**About this exercise**
The required answer is a copy of each line in the entries below that includes "medaglie".

**Input material**
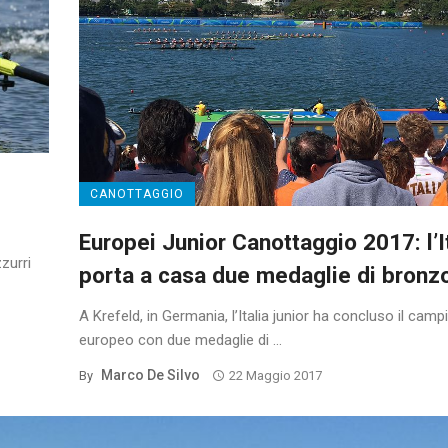
CANOTTAGGIO
Europei Junior Canottaggio 2017: l’I
zzurri
porta a casa due medaglie di bronz
A Krefeld, in Germania, l’Italia junior ha concluso il cam
europeo con due medaglie di ...
Marco De Silvo
By
22 Maggio 2017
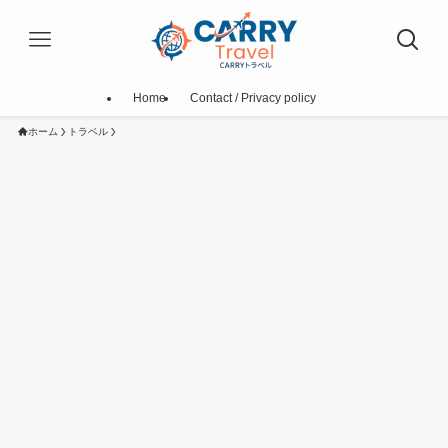
Home
Contact / Privacy policy
ホーム
トラベル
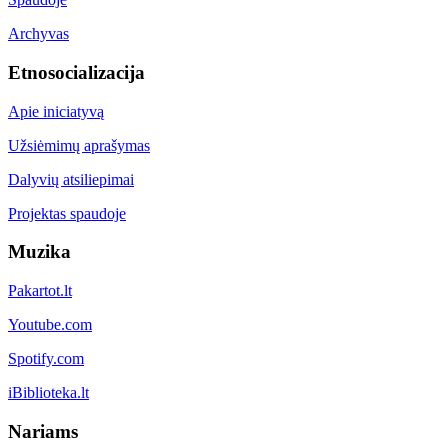
Archyvas
Etnosocializacija
Apie iniciatyvą
Užsiėmimų aprašymas
Dalyvių atsiliepimai
Projektas spaudoje
Muzika
Pakartot.lt
Youtube.com
Spotify.com
iBiblioteka.lt
Nariams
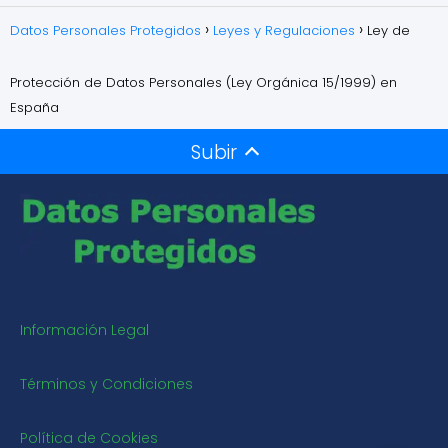
Datos Personales Protegidos
Leyes y Regulaciones
Ley de
Protección de Datos Personales (Ley Orgánica 15/1999) en
España
Subir
Información Legal
Términos y Condiciones
Política de Cookies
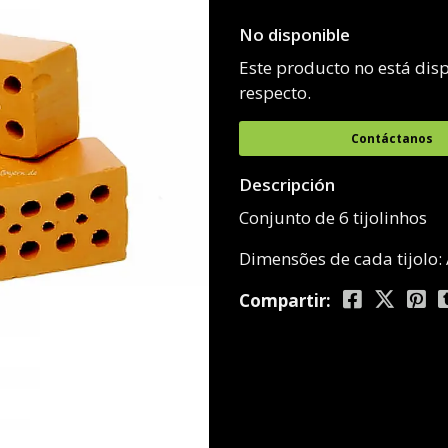
No disponible
Este producto no está dis
respecto.
Contáctanos
Descripción
Conjunto de 6 tijolinhos
Dimensões de cada tijolo
Compartir:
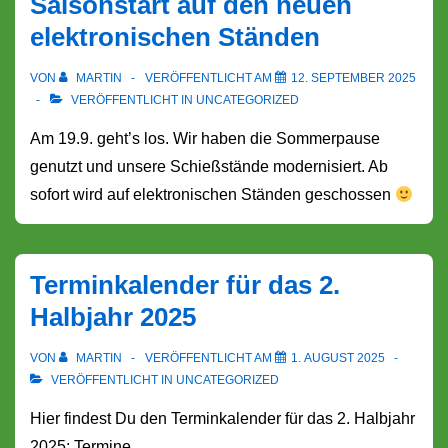
Saisonstart auf den neuen
elektronischen Ständen
VON
MARTIN
VERÖFFENTLICHT AM
12. SEPTEMBER 2025
VERÖFFENTLICHT IN
UNCATEGORIZED
Am 19.9. geht’s los. Wir haben die Sommerpause
genutzt und unsere Schießstände modernisiert. Ab
sofort wird auf elektronischen Ständen geschossen
Terminkalender für das 2.
Halbjahr 2025
VON
MARTIN
VERÖFFENTLICHT AM
1. AUGUST 2025
VERÖFFENTLICHT IN
UNCATEGORIZED
Hier findest Du den Terminkalender für das 2. Halbjahr
2025: Termine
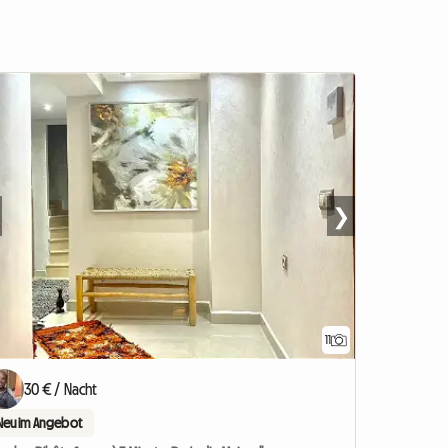
❯
11
30 € / Nacht
Neu im Angebot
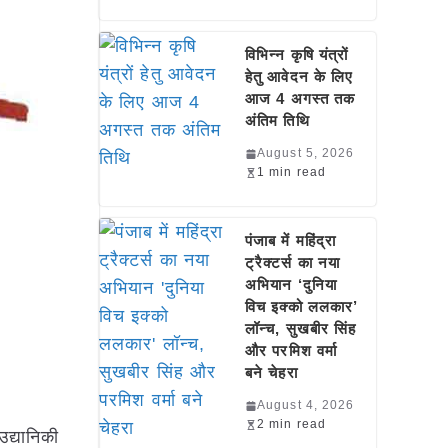
विभिन्न कृषि यंत्रों
हेतु आवेदन के लिए
आज 4 अगस्त तक
अंतिम तिथि
August 5, 2026
1 min read
पंजाब में महिंद्रा
ट्रैक्टर्स का नया
अभियान ‘दुनिया
विच इक्को ललकार’
लॉन्च, सुखबीर सिंह
और परमिश वर्मा
बने चेहरा
August 4, 2026
2 min read
द्यानिकी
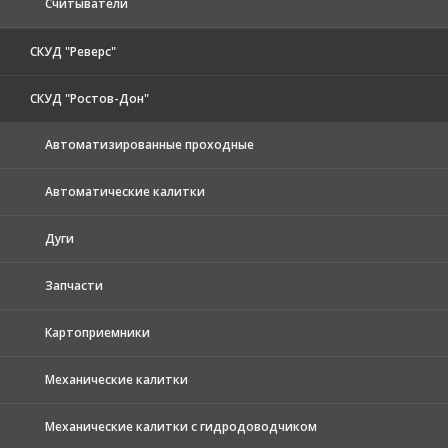
Считыватели
СКУД "Реверс"
СКУД "Ростов-Дон"
Автоматизированные проходные
Автоматические калитки
Дуги
Запчасти
Картоприемники
Механические калитки
Механические калитки с гидродоводчиком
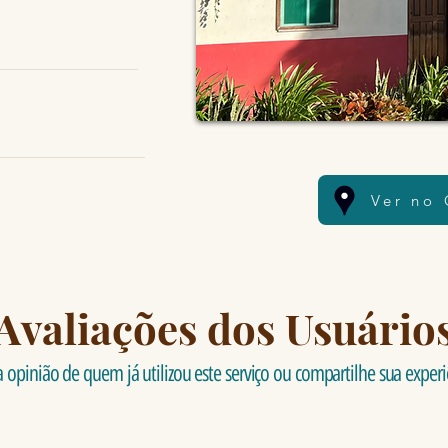
Ver no
Avaliações dos Usuário
a opinião de quem já utilizou este serviço ou compartilhe sua experi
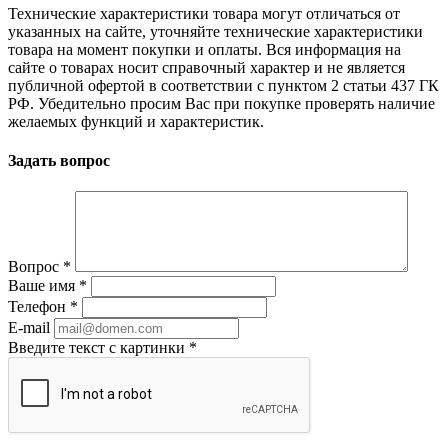
Технические характеристики товара могут отличаться от
указанных на сайте, уточняйте технические характеристики
товара на момент покупки и оплаты. Вся информация на
сайте о товарах носит справочный характер и не является
публичной офертой в соответствии с пунктом 2 статьи 437 ГК
РФ. Убедительно просим Вас при покупке проверять наличие
желаемых функций и характеристик.
Задать вопрос
Вопрос
*
Ваше имя
*
Телефон
*
E-mail
Введите текст с картинки
*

**Response to the exercise**
porta a casa due medaglie di bronz
europeo con due medaglie di ...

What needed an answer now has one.